[Start of Attachment]

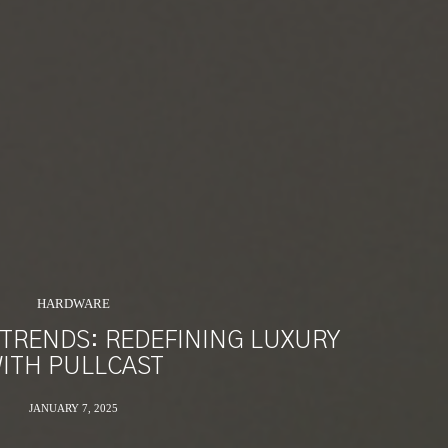
HARDWARE
TRENDS: REDEFINING LUXURY
ITH PULLCAST
JANUARY 7, 2025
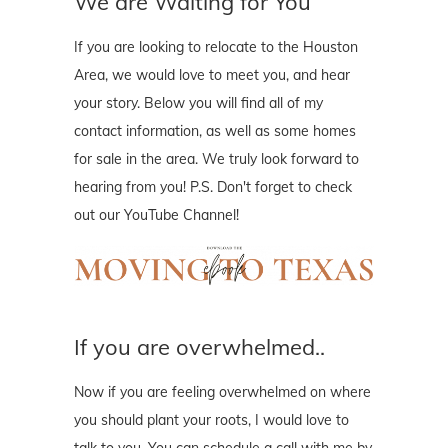
We are Waiting for You
If you are looking to relocate to the Houston
Area, we would love to meet you, and hear
your story. Below you will find all of my
contact information, as well as some homes
for sale in the area. We truly look forward to
hearing from you! P.S. Don't forget to check
out our YouTube Channel!
If you are overwhelmed..
Now if you are feeling overwhelmed on where
you should plant your roots, I would love to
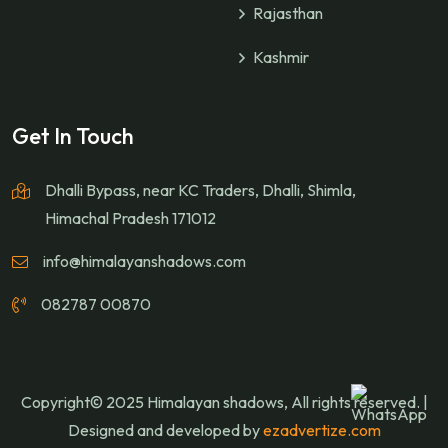
Rajasthan
Kashmir
Get In Touch
Dhalli Bypass, near KC Traders, Dhalli, Shimla,
Himachal Pradesh 171012
info@himalayanshadows.com
082787 00870
Copyright© 2025 Himalayan shadows, All rights reserved. |
Designed and developed by
ezadvertize.com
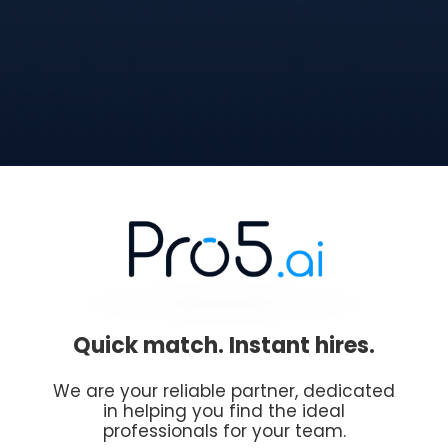
Quick match. Instant hires.
We are your reliable partner, dedicated
in helping you find the ideal
professionals for your team.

[End of Attachment]

The task: If a line in the entries contains the word "find", copy that line out.

Answer section:
your story. Below you will find all of my
in helping you find the ideal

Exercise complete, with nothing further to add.